At the Oregon Holocaust Memorial

by Steve Dodge

It’s a quiet place where they planted the Oregon Holocaust Memorial. There, at the edge of Portland’s Washington Park near the Rose Test Garden and Japanese Gardens, the trees whisper in the breeze while birds call out amid the occasional whoosh of a passing car.

At the Town Square I take in the bronzed artifacts, real period objects symbolizing the items dropped by people as they were hustled off to concentration camps, many never to return. There is a bent menorah, someone’s eyeglasses, and a broken suitcase. Most poignant, though, are the children’s items – a baby’s boot, a discarded doll, a well-loved teddy bear.

As I walk from the square towards the memorial past narrow granite slabs, which symbolize the train tracks that took millions to their doom, two little girls and their mother visit. Mom sits on a shady bench as the girls wheel and play on their tricycles in an innocent game of chase, one calling out “I’m going to get you!” After a while, the mother gathers up her kids and all walk quietly through the memorial, pausing at each black slab a few moments before leaving.

I have already read the panels, contemplated the quotes from survivors in brass, and paused reflecting on the “killing camps” where Jews, homosexuals, the handicapped, political and religious dissidents, basically those considered enemies or undesirables, were systematically put to death. Here, at a bend in the wall, buried below in a small handmade wooden box, is enshrined soil, with bits of human bone and ash from each of the camps, gathered personally in Poland and Germany by Oregon survivors.
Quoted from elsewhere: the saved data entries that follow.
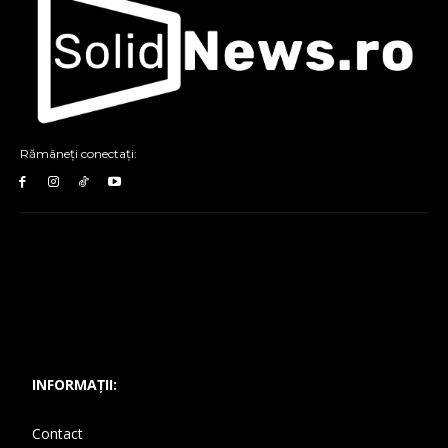
Rămâneți conectați:
INFORMAȚII:
Contact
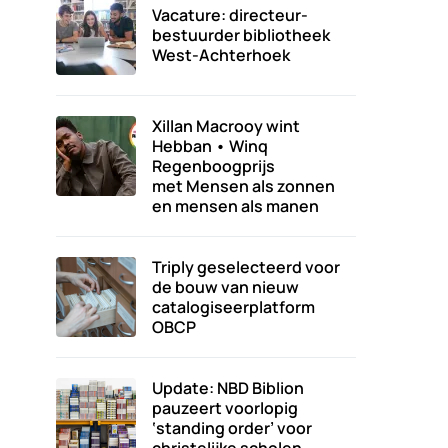
Vacature: directeur-
bestuurder bibliotheek
West-Achterhoek
Xillan Macrooy wint
Hebban • Winq
Regenboogprijs
met Mensen als zonnen
en mensen als manen
Triply geselecteerd voor
de bouw van nieuw
catalogiseerplatform
OBCP
Update: NBD Biblion
pauzeert voorlopig
‘standing order’ voor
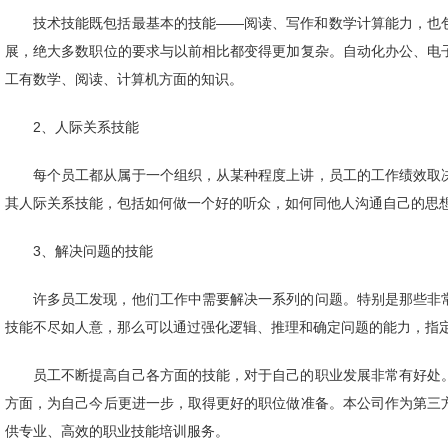
技术技能既包括最基本的技能——阅读、写作和数学计算能力，也
展，绝大多数职位的要求与以前相比都变得更加复杂。自动化办公、电子
工有数学、阅读、计算机方面的知识。
2、人际关系技能
每个员工都从属于一个组织，从某种程度上讲，员工的工作绩效取
其人际关系技能，包括如何做一个好的听众，如何同他人沟通自己的思
3、解决问题的技能
许多员工发现，他们工作中需要解决一系列的问题。特别是那些非
技能不尽如人意，那么可以通过强化逻辑、推理和确定问题的能力，指
员工不断提高自己各方面的技能，对于自己的职业发展非常有好处
方面，为自己今后更进一步，取得更好的职位做准备。本公司作为第三
供专业、高效的职业技能培训服务。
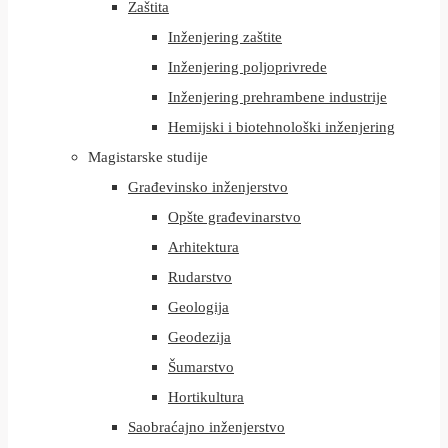
Zaštita
Inženjering zaštite
Inženjering poljoprivrede
Inženjering prehrambene industrije
Hemijski i biotehnološki inženjering
Magistarske studije
Građevinsko inženjerstvo
Opšte građevinarstvo
Arhitektura
Rudarstvo
Geologija
Geodezija
Šumarstvo
Hortikultura
Saobraćajno inženjerstvo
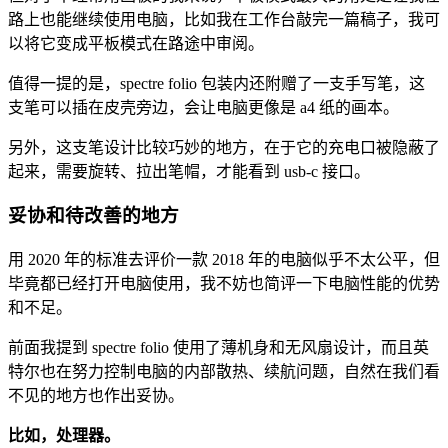
路上也能继续使用电脑，比如我在工作台敲完一篇稿子，我可
以将它变成平板模式在路途中审阅。
值得一提的是，spectre folio 包装内还附赠了一支手写笔，这
支笔可以插在皮壳旁边，会让电脑更像是 a4 纸的画本。
另外，这支笔设计比较巧妙的地方，在于它的充电口被隐蔽了
起来，需要旋转、拉出笔帽，才能看到 usb-c 接口。
妥协和待改善的地方
用 2020 年的标准去评价一款 2018 年的电脑似乎不太公平，但
毕竟都已经打开电脑使用，我不妨也简评一下电脑性能的优势
和不足。
前面我提到 spectre folio 使用了薄机身和无风扇设计，而且英
特尔也在努力控制电脑的内部散热、续航问题，自然在我们看
不见的地方也作出妥协。
比如，处理器。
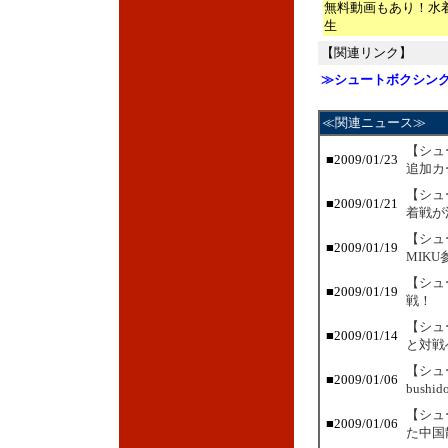
無料動画もあり！水
生
【関連リンク】
≫シュートボクシン
≪関連ニュース≫
【シュ
■2009/01/23
追加カ
【シュ
■2009/01/21
着戦が
【シュ
■2009/01/19
MIKU
【シュ
■2009/01/19
戦！
【シュ
■2009/01/14
と対戦
【シュ
■2009/01/06
bushi
【シュ
■2009/01/06
た中国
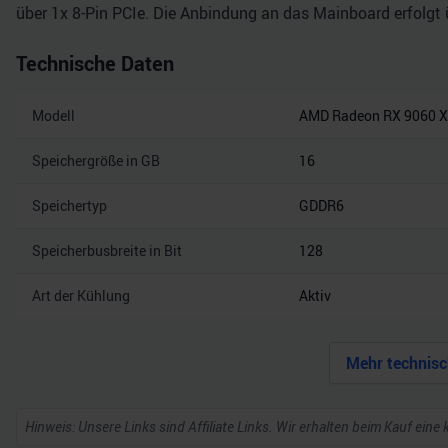
über 1x 8-Pin PCIe. Die Anbindung an das Mainboard erfolgt 
Technische Daten
Modell
AMD Radeon RX 9060 
Speichergröße in GB
16
Speichertyp
GDDR6
Speicherbusbreite in Bit
128
Art der Kühlung
Aktiv
Mehr technisc
Hinweis: Unsere Links sind Affiliate Links. Wir erhalten beim Kauf eine 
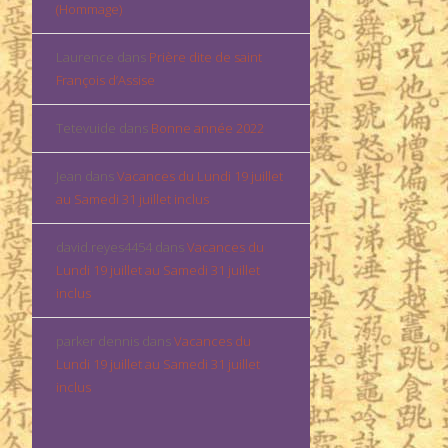
(Hommage)
Laurence
dans
Prière dite de saint
François d’Assise
Tetevuide
dans
Bonne année 2022
Jean
dans
Vacances du Lundi 19 juillet
au Samedi 31 juillet inclus
david.reyes4454
dans
Vacances du
Lundi 19 juillet au Samedi 31 juillet
inclus
parker dennis
dans
Vacances du
Lundi 19 juillet au Samedi 31 juillet
inclus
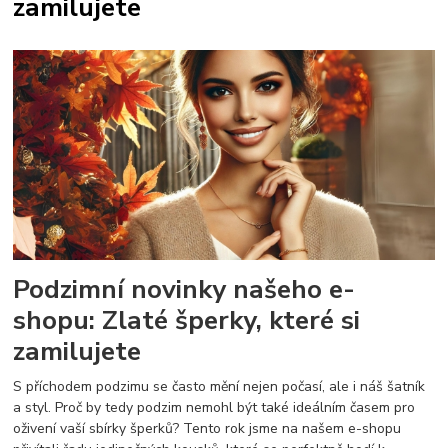
zamilujete
Podzimní novinky našeho e-
shopu: Zlaté šperky, které si
zamilujete
S příchodem podzimu se často mění nejen počasí, ale i náš šatník
a styl. Proč by tedy podzim nemohl být také ideálním časem pro
oživení vaší sbírky šperků? Tento rok jsme na našem e-shopu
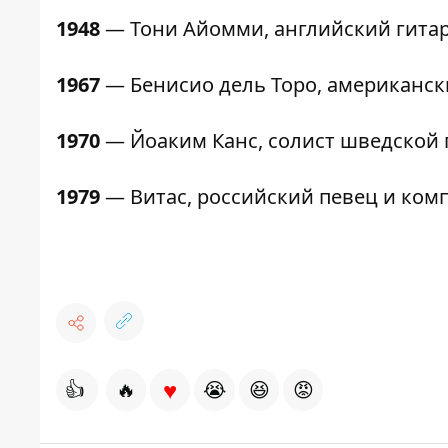
1948
— Тони Айомми, английский гитари
1967
— Бенисио дель Торо, американский
1970
— Йоаким Канс, солист шведской 
1979
— Витас, российский певец и ком
♥
👍
🔥
😭
😆
😡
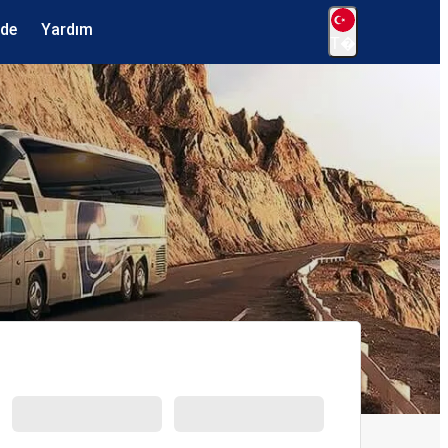
ede
Yardım
T�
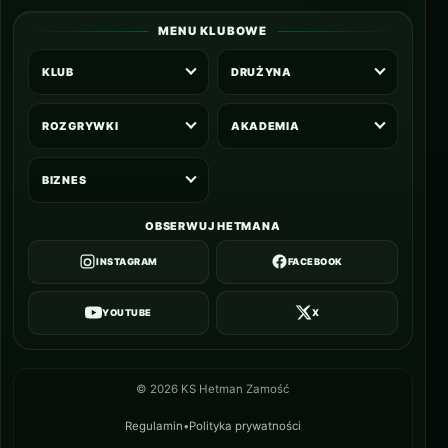
MENU KLUBOWE
KLUB
DRUŻYNA
ROZGRYWKI
AKADEMIA
BIZNES
OBSERWUJ HETMANA
INSTAGRAM
FACEBOOK
YOUTUBE
X
©
2026
KS Hetman Zamość
Regulamin
•
Polityka prywatności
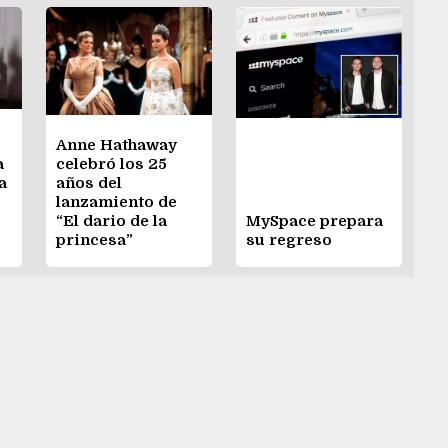
Anne Hathaway
a
celebró los 25
a
años del
lanzamiento de
“El dario de la
MySpace prepara
princesa”
su regreso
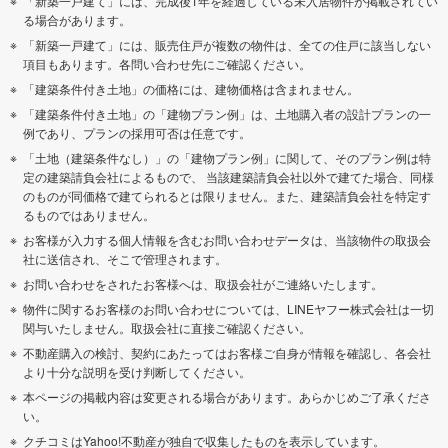
「新築一戸建て」には、完成後1年を経過している未入居物件が掲載されてい
る場合があります。
「新築一戸建て」には、販売住戸が複数の物件は、全ての住戸に該当しない
項目もあります。各問い合わせ先にご確認ください。
「建築条件付き土地」の価格には、建物価格は含まれません。
「建築条件付き土地」の「建物プラン例」は、土地購入者の設計プランの一
例であり、プランの採用可否は任意です。
「土地（建築条件なし）」の「建物プラン例」に関して、そのプラン例は特
定の建築請負会社によるもので、 当該建築請負会社以外で建てた場合、同様
のものが同価格で建てられるとは限りません。また、建築請負会社を特定す
るものではありません。
お客様が入力する個人情報を含むお問い合わせデータは、当該物件の取扱会
社に送信され、そこで管理されます。
お問い合わせをされたお客様へは、取扱会社がご連絡いたします。
物件に関するお客様のお問い合わせについては、LINEヤフー株式会社は一切
関与いたしません。取扱会社に直接ご確認ください。
不動産購入の検討、契約にあたってはお客様ご自身が情報を確認し、各会社
より十分な説明を受け判断してください。
本ページの掲載内容は変更される場合があります。あらかじめご了承くださ
い。
クチコミはYahoo!不動産が独自で収集したものを表示しています。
After the girls and their mother leave I am back on the Town Square bench alone with my thoughts. I note a towering Sequoia tree, one of the longest living things known, just to the right of the memorial’s Wall of Names, and I think “how appropriate.”

It occurs to me that I am at once an outsider and a member of the family. For no one except the survivors and their families can ever fully understand the pain, the loss, and the suffering wrought by the Nazi genocide. Yet the voices, the photos, the sheer overwhelming outrage of what took place touches you, challenges you to try to understand and, perhaps more importantly to stare unblinking into the face of the beast and shout with the rest of the civilized world “Never Again!”

As I look at the abandoned suitcase from my bench in the Town Square, a spider spinning a web on the edge of the sculpture catches my attention. At home I never harm spiders, often capturing them and releasing them outside. But I have a strong desire to kill this one, because here it reminds me of what the Nazis did. Then I think I should just leave it alone, and it flashes in my mind “just like the others who stood by and did nothing.” I stand up, deciding finally to remove the spider with a stick, but when I get there, I realize it is just an old cobweb blowing in the wind. I sweep that away with the stick and sit back down pondering these strange emotions.

As I rise to leave, the wind picks up in the trees causing shadows to play with sunlight across the memorial.